▶ [Assigned task] Using the listing below, count every line that contains the word "jest"; respond with the count alone.

▶ [Given data]
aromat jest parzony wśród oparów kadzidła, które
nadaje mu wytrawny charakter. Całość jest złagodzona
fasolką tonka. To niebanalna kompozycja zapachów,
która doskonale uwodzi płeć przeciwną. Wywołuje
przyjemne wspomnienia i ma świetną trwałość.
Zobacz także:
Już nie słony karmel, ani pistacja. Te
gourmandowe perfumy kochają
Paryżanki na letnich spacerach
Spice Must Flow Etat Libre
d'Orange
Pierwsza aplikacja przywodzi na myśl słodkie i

---

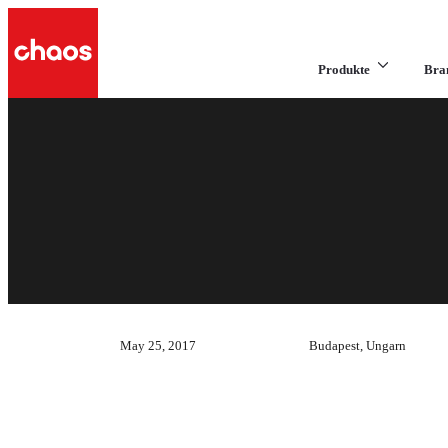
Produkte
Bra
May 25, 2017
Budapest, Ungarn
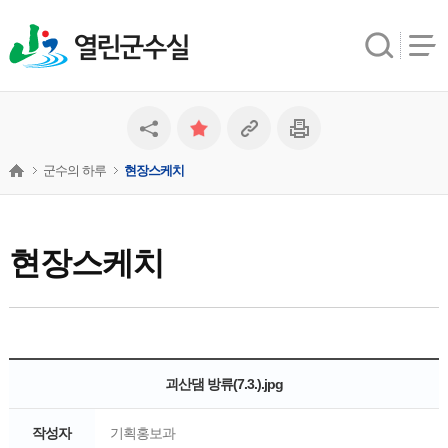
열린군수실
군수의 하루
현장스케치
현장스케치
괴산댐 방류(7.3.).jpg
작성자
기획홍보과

▶ [Response] 2